"Now Trump is acting the same. He is supporting Russia!" she said, with panic in her voice.
This is precisely the issue that much of central and eastern Europe is thinking about, as it looks with concern at the news coming from Washington.
It's easy to get caught up in the drama of FBI director James Comey and NSA Director Mike Rogers giving testimony to the House Intelligence Committee
about the Trump's wiretapping claim, alleged Russian interference in the US election and what, if any, relationship Trump's campaign aides had with Moscow.
While these allegations rightly concern Americans, here in Lithuania, it is more than a matter of domestic politics.
Since his election, President Trump has done little to halt the growing confidence of Russian President Vladimir Putin
. For those of us in the Russian "spheres of interest," this carries potentially chilling consequences.
In his inaugural address, his first statement as US President, Trump said: "We will seek friendship and goodwill with the nations of the world -- but we do so with the understanding that it is the right of all nations to put their own interests first. We do not seek to impose our way of life on anyone, but rather to let it shine as an example for everyone to follow."
Now the President is following up words with action. In his budget, outlined last week, Trump confirmed earlier reports that he intends to dramatically scale back funds to the State Department.
What does that actually mean? Russian state-owned media has been very fast to translate
. They wrote before the budget was officially announced that Trump was ready "to slaughter sacred US cows" and to stop "democracy export."
"Democracy export" is a phrase commonly used in Russian propaganda.
They've used it to describe the Arab spring, the Euromaidan protest in Ukraine and even the Lithuanian declaration of independence 27 years ago.

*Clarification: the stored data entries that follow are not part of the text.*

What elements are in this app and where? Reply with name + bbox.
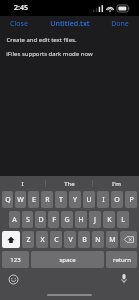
staticText: J [94, 215, 96, 225]
button[interactable]: B [78, 231, 90, 248]
staticText: space [59, 256, 76, 264]
staticText: R [45, 195, 50, 205]
button[interactable]: I [97, 191, 109, 208]
button[interactable]: 123 [2, 251, 29, 268]
button[interactable]: Y [69, 191, 81, 208]
button[interactable]: S [22, 211, 33, 228]
staticText: E [32, 195, 36, 205]
button[interactable]: R [41, 191, 53, 208]
staticText: T [59, 195, 63, 205]
button[interactable]: O [111, 191, 123, 208]
staticText: Y [73, 195, 77, 205]
staticText: iFiles supports dark mode now [6, 50, 93, 58]
button[interactable]: Create and edit text files. [0, 32, 139, 176]
staticText: 2:45 [14, 3, 28, 13]
staticText: M [109, 235, 116, 245]
button[interactable]: Untitled.txt [44, 17, 96, 31]
button[interactable]: J [89, 211, 101, 228]
staticText: S [26, 215, 30, 225]
staticText: U [86, 195, 92, 205]
staticText: Q [5, 195, 11, 205]
staticText: A [12, 215, 17, 225]
button[interactable]: return [106, 251, 137, 268]
button[interactable]: A [9, 211, 20, 228]
button[interactable]: U [83, 191, 95, 208]
button[interactable]: Close [0, 17, 38, 31]
staticText: I'm [112, 180, 121, 188]
staticText: V [68, 235, 73, 245]
staticText: 123 [10, 256, 21, 264]
button[interactable]: I'm [93, 176, 139, 191]
staticText: F [52, 215, 56, 225]
button[interactable]: Dictation [118, 273, 130, 285]
button[interactable]: Done [101, 17, 139, 31]
button[interactable]: C [50, 231, 62, 248]
button[interactable]: V [64, 231, 76, 248]
button[interactable]: Shift [2, 231, 20, 248]
button[interactable]: The [46, 176, 92, 191]
button[interactable]: X [36, 231, 48, 248]
staticText: Z [26, 235, 31, 245]
staticText: P [129, 195, 134, 205]
button[interactable]: I [0, 176, 45, 191]
button[interactable]: E [28, 191, 39, 208]
staticText: H [78, 215, 84, 225]
staticText: return [113, 256, 131, 264]
button[interactable]: M [106, 231, 118, 248]
staticText: X [40, 235, 45, 245]
staticText: B [82, 235, 87, 245]
staticText: D [38, 215, 44, 225]
staticText: W [17, 195, 24, 205]
staticText: L [121, 215, 125, 225]
staticText: Create and edit text files. [6, 36, 77, 44]
button[interactable]: Z [22, 231, 34, 248]
staticText: O [114, 195, 120, 205]
staticText: I [21, 180, 24, 188]
staticText: Done [111, 19, 129, 29]
button[interactable]: G [61, 211, 73, 228]
staticText: Untitled.txt [50, 19, 90, 29]
staticText: K [107, 215, 112, 225]
button[interactable]: W [15, 191, 26, 208]
staticText: G [64, 215, 70, 225]
button[interactable]: Backspace [120, 231, 137, 248]
staticText: C [54, 235, 59, 245]
button[interactable]: F [48, 211, 59, 228]
button[interactable]: N [92, 231, 104, 248]
staticText: The [64, 180, 75, 188]
staticText: Close [10, 19, 28, 29]
button[interactable]: Q [2, 191, 13, 208]
button[interactable]: T [55, 191, 67, 208]
button[interactable]: P [125, 191, 137, 208]
button[interactable]: H [75, 211, 87, 228]
button[interactable]: space [31, 251, 104, 268]
button[interactable]: L [117, 211, 129, 228]
button[interactable]: D [35, 211, 46, 228]
button[interactable]: K [103, 211, 115, 228]
button[interactable]: Emoji [7, 273, 19, 285]
staticText: N [95, 235, 101, 245]
staticText: I [102, 195, 105, 205]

But in none of these historical events was there a drop of American imposition. I know this very well from my own family's history. No one made my father's uncle write and print illegal literature in his own flat.
No American helped him in 1980, when he was sentenced to prison and exiled to Siberia for seven years. No one told my parents in 1987 to take their 3-year-old daughter -- me -- to a demonstration against the Soviet Union in Vilnius. Nor did America organize the Baltic Chain
-- in which 2 million people joined their hands for freedom.

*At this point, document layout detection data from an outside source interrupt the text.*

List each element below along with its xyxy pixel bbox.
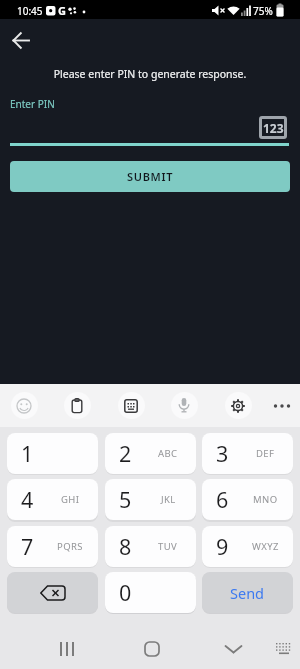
staticText: 0 [119, 578, 132, 607]
button[interactable]: 7 [7, 526, 98, 567]
staticText: SUBMIT [127, 169, 174, 184]
button[interactable]: 9 [202, 526, 293, 567]
staticText: Please enter PIN to generate response. [0, 67, 300, 81]
button[interactable]: 2 [105, 433, 196, 474]
button[interactable] [7, 572, 98, 613]
button[interactable]: SUBMIT [10, 161, 290, 192]
button[interactable]: 8 [105, 526, 196, 567]
button[interactable]: 6 [202, 479, 293, 520]
staticText: 10:45 [17, 4, 43, 18]
staticText: DEF [256, 447, 275, 460]
button[interactable] [118, 392, 145, 419]
button[interactable] [171, 392, 198, 419]
staticText: 8 [119, 532, 132, 561]
button[interactable] [4, 24, 38, 58]
button[interactable]: 3 [202, 433, 293, 474]
staticText: 123 [263, 120, 284, 136]
button[interactable] [64, 392, 91, 419]
button[interactable] [268, 631, 300, 663]
button[interactable] [11, 392, 38, 419]
staticText: MNO [253, 493, 278, 506]
button[interactable]: 1 [7, 433, 98, 474]
button[interactable]: Send [202, 572, 293, 613]
staticText: 7 [21, 532, 34, 561]
button[interactable] [215, 631, 251, 667]
staticText: TUV [158, 540, 178, 553]
staticText: Enter PIN [10, 97, 55, 111]
staticText: GHI [61, 493, 80, 506]
staticText: 9 [216, 532, 229, 561]
button[interactable] [50, 631, 86, 667]
staticText: 5 [119, 485, 132, 514]
staticText: ABC [158, 447, 178, 460]
button[interactable]: 4 [7, 479, 98, 520]
staticText: 75% [253, 4, 273, 18]
staticText: 4 [21, 485, 34, 514]
button[interactable] [134, 631, 170, 667]
staticText: 1 [21, 439, 34, 468]
staticText: 3 [216, 439, 229, 468]
staticText: G [58, 3, 66, 18]
button[interactable] [273, 403, 291, 409]
staticText: 2 [119, 439, 132, 468]
staticText: 6 [216, 485, 229, 514]
button[interactable] [225, 392, 252, 419]
button[interactable]: 5 [105, 479, 196, 520]
button[interactable]: 0 [105, 572, 196, 613]
staticText: WXYZ [252, 540, 279, 553]
staticText: Send [230, 583, 265, 603]
staticText: JKL [161, 493, 176, 506]
staticText: PQRS [57, 540, 83, 553]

America didn't impose any of these things on us. Rather, America gave us hope. We always knew that we were not alone. Like when the US refused to recognize the incorporation of the Baltic states into the Soviet Union. Or how the Lithuanians who managed to break through iron walls were welcomed to come to the US as refugees.
There was the the Voice of America on the radio, giving us small sips of truth. And American journalists bore witness as Soviet tanks tried to run over the fragile freedom of Lithuania on January 13, 1991.

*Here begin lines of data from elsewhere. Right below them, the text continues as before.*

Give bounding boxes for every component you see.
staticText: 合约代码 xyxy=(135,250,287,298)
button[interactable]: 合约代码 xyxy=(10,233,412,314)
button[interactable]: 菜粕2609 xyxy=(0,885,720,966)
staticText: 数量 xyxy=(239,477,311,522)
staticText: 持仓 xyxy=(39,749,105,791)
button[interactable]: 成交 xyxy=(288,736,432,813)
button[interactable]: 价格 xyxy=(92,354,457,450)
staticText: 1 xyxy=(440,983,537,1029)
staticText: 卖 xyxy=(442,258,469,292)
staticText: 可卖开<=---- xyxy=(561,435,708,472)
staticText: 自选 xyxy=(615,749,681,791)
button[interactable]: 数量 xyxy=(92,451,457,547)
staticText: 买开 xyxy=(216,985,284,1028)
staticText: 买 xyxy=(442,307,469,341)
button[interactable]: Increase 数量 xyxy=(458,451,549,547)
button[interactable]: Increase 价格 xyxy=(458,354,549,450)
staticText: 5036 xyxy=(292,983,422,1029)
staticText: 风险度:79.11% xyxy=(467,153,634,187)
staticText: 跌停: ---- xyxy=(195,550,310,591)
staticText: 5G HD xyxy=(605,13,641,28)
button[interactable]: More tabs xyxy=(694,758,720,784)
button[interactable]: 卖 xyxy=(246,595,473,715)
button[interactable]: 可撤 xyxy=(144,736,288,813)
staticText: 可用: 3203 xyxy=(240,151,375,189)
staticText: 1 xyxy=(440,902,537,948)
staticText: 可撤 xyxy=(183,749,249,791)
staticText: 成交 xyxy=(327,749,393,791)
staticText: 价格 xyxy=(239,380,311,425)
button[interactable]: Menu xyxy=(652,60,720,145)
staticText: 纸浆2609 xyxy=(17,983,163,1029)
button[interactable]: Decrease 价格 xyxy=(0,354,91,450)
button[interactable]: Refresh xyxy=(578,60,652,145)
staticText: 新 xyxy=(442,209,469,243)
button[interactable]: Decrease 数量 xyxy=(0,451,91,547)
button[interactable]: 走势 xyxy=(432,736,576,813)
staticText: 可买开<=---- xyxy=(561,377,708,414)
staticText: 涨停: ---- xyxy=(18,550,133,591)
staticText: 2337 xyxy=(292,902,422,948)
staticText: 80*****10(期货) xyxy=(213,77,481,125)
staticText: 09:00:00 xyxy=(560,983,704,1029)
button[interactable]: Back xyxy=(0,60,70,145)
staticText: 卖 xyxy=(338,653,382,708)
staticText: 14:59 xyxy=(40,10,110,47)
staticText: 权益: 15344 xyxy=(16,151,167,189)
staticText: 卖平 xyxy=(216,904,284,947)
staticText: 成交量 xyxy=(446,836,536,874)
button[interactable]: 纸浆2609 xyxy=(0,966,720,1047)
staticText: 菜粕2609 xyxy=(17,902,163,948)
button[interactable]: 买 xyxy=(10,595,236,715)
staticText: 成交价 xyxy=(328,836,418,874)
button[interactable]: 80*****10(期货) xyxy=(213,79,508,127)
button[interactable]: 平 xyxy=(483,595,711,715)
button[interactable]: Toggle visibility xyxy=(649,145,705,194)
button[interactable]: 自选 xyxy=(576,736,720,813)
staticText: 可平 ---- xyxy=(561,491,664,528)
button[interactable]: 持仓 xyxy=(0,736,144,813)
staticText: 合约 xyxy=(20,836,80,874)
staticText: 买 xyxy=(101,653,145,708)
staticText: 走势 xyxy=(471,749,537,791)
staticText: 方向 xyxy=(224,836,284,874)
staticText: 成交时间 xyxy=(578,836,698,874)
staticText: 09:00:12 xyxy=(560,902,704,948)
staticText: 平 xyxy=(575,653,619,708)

Democracy is not a thing to export. It's impossible to export a wish for freedom and justice. But when a country gives everything for liberty, it's good to have friends with same values who can teach them how to transition from revolution to functioning democracy.
And one of the best ways to learn is to see and experience.
As a journalist, I had the opportunity to go abroad through Digital Communication Network, a group that exists because of State Department support. After a fellowship at PolitiFact, I opened a fact-checking unit in Lithuania, 15min.lt.
Today, my nation isn't the only one wondering how Washington will treat Moscow and the rest of the world. Our neighbors in Ukraine, Moldova and Georgia are working hard to escape from the prison of Russia's sphere of interest. If Trump keeps his promise, it won't be long before the world faces another Ossetia or Crimea.
Americans shouldn't forget about us in the Baltic states -- they could even learn something from us as they go through their period of political turmoil. We lived in a world of fake news for 50 years. We had propaganda all around us, but didn't lose the capability to identify the truth and to reach for the information we needed.
Trump seemingly doesn't realize that by saying he doesn't care about the rest of the world he plays into the hands of his own country's enemies. America first should not mean turning a blind eye elsewhere. If Putin knows that the US is not looking, he might just remember Russia's interest in the Baltic states.